Caminhoneiros rejeitam acordo com o governo e deixam Casa Civil prometendo reforçar greve

Antonio Cruz / Agência Brasil

Padilha encabeça reunião na Casa Civil: três horas e nenhum acordo

 

Em meio à crise da alta do preço de combustíveis, representantes de caminhoneiros e transportadores deixaram a reunião na Casa Civil da Presidência da República, nesta quarta-feira (23), dizendo-se insatisfeitos e depois de rejeitar acordo com o governo federal. Ao todo, dez entidades participaram da rodada de negociações e decidiram manter a greve e a onda de bloqueios em estradas que, já em seu terceiro dia, provoca desabastecimento, falta de gasolina em postos, cancelamento de voos em aeroportos e alta de preços de produtos diversos. Um dos participantes da reunião disse à reportagem que, ao invés de diminuir, a tendência da paralisação é aumentar, uma vez que outras categorias devem declarar adesão ao movimento de pressão contra o governo.

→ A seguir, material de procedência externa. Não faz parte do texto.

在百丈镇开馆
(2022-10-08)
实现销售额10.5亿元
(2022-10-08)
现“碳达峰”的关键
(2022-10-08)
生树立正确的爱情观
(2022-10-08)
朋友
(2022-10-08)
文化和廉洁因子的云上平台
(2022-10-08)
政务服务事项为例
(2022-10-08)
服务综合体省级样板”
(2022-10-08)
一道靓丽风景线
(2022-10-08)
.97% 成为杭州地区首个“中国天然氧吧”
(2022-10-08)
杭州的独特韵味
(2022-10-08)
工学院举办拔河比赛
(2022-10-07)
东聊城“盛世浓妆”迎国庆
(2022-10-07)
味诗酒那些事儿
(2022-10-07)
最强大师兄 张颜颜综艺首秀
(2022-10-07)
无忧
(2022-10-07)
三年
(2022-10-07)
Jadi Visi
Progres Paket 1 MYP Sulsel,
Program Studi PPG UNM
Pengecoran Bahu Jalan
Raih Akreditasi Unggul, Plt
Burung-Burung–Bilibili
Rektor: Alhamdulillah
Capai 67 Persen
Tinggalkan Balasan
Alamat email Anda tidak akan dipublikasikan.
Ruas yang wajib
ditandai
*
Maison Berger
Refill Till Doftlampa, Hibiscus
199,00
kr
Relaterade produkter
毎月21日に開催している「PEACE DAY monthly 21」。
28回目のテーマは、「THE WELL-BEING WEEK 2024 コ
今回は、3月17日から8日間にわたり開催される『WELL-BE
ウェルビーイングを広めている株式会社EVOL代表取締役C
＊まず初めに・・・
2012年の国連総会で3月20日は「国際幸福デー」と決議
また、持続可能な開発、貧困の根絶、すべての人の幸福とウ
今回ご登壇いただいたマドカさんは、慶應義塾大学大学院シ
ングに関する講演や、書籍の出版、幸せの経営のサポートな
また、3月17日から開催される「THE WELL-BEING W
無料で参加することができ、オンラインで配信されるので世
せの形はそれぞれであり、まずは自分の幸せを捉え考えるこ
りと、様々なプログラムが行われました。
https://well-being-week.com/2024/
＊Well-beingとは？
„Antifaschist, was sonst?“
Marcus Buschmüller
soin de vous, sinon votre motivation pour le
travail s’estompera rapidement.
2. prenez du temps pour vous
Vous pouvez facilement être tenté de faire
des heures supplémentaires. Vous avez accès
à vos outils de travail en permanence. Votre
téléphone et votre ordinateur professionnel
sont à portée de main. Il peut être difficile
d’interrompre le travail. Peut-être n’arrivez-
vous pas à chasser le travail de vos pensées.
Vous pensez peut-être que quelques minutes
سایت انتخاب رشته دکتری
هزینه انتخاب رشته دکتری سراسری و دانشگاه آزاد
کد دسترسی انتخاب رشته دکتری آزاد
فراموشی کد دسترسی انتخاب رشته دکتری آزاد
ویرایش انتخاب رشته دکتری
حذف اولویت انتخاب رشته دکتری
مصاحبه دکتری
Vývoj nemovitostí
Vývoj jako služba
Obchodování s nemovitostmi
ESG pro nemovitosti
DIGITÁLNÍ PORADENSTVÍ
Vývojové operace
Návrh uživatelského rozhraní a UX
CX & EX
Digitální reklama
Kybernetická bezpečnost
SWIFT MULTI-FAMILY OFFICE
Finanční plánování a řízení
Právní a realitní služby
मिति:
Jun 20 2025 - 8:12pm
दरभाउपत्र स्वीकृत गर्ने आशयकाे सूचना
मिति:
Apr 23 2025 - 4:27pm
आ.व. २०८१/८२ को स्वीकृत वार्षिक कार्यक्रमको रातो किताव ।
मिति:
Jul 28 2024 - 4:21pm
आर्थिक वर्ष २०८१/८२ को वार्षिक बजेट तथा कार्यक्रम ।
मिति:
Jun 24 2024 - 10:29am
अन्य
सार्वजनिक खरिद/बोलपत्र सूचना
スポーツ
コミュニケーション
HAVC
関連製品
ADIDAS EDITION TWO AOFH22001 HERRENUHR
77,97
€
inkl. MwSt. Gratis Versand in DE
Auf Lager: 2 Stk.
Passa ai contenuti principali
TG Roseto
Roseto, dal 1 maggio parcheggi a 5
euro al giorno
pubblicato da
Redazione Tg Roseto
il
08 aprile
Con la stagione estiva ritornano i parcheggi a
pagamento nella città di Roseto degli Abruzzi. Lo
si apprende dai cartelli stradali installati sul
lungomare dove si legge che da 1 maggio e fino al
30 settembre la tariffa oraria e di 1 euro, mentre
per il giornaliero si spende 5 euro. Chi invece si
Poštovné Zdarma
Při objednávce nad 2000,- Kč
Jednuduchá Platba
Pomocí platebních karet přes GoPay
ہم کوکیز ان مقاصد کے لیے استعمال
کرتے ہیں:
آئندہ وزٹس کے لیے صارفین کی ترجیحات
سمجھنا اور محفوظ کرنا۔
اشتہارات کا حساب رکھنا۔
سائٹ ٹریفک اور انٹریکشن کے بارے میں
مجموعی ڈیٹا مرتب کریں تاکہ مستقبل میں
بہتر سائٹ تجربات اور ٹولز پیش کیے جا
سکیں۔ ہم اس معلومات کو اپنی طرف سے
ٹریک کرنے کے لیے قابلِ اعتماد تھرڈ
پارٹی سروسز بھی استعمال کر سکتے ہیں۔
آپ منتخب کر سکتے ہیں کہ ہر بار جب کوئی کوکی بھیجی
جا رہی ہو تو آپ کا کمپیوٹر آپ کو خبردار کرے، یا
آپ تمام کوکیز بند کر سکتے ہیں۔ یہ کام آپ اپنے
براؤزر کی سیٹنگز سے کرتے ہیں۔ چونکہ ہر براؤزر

Representantes de classe que foram a Brasília para negociar com o Palácio do Planalto cancelaram o retorno para suas bases, diante do impasse, e vão continuar na capital federal para marcar posição. Presidente da União Nacional dos Caminhoneiros (Unicam), José Araújo Silva disse ao Congresso em Foco, depois de deixar a reunião, que já voltou ao hotel em que se hospedara para se preparar para a continuidade das negociações.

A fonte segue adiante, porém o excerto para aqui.